##### Data supplied

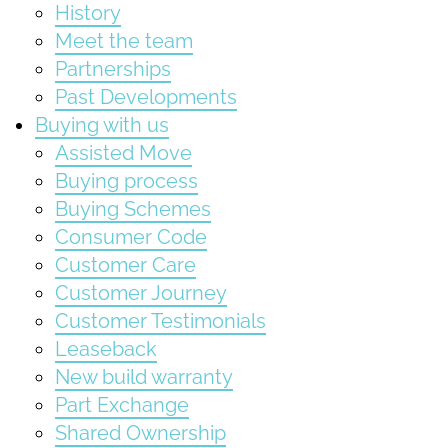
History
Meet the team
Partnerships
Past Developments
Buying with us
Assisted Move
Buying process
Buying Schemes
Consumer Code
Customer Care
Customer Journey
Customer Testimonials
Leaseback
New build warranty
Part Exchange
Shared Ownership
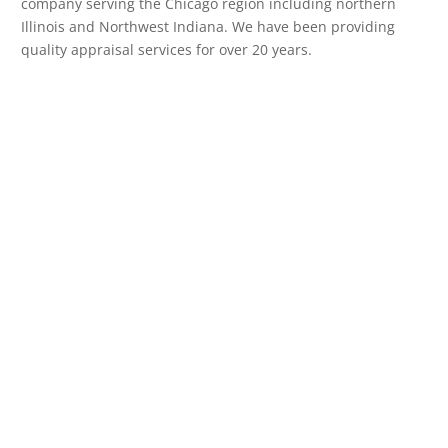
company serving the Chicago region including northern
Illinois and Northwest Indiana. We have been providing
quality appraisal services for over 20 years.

##########

**What this task involves**
Scan the listing above, and wherever a line holds the string "Customer", copy that line.

**Task solution**
Customer Care
Customer Journey
Customer Testimonials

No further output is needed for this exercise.